┏━━
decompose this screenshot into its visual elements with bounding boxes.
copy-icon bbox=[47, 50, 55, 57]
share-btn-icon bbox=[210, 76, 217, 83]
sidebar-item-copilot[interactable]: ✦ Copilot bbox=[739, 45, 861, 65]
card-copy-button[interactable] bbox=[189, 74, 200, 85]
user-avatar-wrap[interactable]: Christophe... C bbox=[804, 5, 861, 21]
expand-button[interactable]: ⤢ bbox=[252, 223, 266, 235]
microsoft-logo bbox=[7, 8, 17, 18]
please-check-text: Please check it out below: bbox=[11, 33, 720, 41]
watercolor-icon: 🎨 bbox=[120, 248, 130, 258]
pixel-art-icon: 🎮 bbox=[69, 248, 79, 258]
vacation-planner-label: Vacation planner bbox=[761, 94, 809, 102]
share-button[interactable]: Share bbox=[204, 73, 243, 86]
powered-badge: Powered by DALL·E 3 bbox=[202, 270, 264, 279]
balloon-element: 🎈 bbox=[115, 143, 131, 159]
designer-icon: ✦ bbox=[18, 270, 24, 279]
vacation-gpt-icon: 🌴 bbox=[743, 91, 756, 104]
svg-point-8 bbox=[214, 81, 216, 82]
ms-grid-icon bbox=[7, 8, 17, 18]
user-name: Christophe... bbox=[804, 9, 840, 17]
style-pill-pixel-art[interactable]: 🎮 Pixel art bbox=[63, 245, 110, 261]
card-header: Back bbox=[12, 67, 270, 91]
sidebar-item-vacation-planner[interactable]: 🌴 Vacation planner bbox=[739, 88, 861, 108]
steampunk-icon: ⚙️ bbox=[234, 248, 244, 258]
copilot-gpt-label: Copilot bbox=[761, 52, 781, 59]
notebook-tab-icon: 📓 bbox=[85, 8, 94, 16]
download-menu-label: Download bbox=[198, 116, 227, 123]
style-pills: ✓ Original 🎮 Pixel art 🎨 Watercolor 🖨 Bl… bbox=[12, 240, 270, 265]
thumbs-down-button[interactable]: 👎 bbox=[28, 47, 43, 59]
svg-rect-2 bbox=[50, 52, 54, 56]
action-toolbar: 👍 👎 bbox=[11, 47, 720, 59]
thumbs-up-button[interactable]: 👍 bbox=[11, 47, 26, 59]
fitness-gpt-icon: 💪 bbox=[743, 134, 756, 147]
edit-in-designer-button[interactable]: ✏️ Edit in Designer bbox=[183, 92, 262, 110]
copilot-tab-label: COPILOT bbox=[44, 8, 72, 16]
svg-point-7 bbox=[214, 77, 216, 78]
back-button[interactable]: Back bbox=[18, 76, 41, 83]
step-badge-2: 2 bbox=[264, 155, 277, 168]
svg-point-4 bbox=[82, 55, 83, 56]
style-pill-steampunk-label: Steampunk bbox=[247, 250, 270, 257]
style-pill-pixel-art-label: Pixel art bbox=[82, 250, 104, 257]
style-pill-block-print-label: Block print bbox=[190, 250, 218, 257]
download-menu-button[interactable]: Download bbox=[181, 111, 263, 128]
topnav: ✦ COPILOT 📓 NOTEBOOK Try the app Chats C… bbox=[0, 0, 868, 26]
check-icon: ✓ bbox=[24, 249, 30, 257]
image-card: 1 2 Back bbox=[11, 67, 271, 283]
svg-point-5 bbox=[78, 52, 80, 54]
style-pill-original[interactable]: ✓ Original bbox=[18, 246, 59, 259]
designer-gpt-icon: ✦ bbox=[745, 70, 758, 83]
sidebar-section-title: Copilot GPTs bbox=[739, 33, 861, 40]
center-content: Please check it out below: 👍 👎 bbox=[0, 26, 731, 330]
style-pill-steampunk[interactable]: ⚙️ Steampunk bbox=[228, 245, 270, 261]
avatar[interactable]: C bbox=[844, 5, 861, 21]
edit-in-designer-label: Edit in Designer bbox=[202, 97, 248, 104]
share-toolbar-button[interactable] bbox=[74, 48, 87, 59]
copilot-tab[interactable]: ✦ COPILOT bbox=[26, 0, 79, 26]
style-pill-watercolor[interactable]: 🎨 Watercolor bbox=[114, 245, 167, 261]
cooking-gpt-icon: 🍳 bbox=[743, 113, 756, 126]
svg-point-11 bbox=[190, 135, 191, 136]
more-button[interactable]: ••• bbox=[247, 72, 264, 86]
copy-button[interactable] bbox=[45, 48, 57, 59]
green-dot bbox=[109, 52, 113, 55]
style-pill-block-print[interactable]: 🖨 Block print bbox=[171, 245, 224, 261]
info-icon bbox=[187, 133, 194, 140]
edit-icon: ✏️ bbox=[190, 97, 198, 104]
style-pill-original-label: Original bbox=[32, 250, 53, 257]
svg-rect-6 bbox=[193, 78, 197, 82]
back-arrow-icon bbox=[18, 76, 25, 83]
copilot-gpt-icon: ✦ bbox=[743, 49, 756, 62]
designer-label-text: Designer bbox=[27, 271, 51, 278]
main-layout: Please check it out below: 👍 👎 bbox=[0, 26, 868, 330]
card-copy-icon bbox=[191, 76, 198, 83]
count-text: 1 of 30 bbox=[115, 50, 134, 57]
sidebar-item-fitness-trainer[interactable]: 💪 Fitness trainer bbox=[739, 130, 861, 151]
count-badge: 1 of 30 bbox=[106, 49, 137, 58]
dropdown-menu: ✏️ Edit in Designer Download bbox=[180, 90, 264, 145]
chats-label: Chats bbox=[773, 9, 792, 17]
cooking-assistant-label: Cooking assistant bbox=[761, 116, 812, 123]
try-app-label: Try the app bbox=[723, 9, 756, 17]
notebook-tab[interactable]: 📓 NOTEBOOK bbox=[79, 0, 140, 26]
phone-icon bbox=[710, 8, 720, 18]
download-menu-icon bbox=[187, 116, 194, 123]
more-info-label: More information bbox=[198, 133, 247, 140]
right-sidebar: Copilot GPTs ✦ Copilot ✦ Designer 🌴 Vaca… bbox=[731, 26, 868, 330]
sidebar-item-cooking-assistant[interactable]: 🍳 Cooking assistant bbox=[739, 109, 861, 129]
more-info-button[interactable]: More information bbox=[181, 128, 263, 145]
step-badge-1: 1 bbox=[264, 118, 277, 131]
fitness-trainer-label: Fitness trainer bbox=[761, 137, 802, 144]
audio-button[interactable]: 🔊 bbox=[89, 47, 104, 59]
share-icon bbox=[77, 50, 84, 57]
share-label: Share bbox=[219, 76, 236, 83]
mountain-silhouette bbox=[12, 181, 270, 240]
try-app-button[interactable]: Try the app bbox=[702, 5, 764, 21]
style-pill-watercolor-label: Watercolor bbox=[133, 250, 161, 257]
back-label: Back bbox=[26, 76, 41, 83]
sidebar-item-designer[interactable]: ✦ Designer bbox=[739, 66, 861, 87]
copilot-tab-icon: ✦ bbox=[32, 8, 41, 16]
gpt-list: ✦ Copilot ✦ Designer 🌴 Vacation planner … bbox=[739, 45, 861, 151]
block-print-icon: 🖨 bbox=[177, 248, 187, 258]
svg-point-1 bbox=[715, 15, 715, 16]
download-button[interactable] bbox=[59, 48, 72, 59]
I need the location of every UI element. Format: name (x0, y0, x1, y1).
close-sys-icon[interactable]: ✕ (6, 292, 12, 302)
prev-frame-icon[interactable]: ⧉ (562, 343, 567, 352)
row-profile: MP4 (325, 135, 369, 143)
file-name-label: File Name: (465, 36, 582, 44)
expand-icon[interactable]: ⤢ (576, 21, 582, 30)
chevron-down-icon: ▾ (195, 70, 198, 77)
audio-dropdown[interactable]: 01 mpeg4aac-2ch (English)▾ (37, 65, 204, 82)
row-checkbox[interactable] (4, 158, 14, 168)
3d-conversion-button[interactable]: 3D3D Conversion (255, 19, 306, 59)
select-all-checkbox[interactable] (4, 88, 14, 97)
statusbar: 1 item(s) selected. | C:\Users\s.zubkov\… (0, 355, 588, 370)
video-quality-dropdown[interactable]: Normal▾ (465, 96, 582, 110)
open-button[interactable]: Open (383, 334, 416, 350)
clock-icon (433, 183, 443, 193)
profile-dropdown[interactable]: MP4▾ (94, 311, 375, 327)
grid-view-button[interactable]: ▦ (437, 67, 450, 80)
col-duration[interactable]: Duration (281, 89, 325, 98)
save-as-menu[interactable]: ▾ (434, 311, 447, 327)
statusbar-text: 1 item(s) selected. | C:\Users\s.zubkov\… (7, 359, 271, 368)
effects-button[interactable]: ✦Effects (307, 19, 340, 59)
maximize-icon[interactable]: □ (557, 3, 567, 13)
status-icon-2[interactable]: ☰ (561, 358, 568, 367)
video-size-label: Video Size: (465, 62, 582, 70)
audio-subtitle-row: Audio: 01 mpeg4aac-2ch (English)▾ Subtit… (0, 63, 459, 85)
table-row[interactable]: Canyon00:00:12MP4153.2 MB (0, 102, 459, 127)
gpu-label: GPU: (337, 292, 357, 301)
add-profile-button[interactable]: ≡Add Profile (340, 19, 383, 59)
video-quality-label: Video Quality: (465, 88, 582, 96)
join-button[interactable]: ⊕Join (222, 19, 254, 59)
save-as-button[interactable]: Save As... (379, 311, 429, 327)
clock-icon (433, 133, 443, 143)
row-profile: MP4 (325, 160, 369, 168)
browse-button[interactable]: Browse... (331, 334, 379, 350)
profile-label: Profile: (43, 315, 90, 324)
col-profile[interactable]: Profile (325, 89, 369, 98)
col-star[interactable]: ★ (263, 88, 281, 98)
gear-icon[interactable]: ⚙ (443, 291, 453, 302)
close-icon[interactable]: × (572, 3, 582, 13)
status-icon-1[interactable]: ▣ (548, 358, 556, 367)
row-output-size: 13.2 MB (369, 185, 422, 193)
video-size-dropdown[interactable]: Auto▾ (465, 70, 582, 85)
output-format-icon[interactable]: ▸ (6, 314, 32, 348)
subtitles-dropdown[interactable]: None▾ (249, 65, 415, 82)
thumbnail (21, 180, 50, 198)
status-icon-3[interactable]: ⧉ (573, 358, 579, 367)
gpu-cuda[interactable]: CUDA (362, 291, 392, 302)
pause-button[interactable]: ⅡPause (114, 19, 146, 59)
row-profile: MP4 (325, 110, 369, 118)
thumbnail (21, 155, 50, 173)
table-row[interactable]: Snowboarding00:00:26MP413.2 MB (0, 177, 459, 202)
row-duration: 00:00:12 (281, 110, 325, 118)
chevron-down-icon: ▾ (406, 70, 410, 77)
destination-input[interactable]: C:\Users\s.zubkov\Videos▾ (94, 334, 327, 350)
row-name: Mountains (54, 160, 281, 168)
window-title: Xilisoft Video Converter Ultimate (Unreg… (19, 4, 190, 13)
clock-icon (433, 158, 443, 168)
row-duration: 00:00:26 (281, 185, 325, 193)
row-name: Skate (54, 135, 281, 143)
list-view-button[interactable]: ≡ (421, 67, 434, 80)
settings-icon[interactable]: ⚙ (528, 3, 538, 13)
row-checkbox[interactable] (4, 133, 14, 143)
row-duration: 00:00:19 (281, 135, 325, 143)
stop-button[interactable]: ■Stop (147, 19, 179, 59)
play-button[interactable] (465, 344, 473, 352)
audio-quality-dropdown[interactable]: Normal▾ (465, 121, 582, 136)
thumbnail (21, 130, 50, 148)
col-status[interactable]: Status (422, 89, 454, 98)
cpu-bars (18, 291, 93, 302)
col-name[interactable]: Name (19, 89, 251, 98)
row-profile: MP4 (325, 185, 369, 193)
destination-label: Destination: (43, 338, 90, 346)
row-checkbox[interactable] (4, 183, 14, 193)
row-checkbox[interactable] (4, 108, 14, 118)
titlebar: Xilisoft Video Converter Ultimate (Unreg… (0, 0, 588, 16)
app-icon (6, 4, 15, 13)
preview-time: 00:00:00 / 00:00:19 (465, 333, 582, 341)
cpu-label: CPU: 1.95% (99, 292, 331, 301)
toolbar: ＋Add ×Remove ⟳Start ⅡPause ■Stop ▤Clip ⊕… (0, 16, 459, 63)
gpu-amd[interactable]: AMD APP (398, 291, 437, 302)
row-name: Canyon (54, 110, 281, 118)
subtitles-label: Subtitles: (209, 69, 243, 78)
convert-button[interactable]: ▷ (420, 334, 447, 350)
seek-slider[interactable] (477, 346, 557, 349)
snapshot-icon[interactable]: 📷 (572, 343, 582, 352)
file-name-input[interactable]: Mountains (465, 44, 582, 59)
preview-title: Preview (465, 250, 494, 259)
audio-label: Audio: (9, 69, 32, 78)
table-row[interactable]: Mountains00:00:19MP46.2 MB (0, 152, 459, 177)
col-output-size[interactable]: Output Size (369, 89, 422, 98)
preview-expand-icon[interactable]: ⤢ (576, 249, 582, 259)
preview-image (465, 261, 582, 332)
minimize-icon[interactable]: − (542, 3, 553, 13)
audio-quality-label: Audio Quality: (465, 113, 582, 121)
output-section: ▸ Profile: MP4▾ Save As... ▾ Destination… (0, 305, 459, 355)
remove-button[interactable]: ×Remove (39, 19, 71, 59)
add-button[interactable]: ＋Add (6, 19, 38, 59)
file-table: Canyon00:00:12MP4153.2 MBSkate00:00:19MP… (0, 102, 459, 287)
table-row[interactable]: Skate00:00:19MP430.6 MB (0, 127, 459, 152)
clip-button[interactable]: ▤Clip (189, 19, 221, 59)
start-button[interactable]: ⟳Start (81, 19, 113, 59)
┗━━
TASK REQUIREMENTS =
Report the total of lines above containing the string "list", and write nothing besides it.

TASK SOLUTION =
2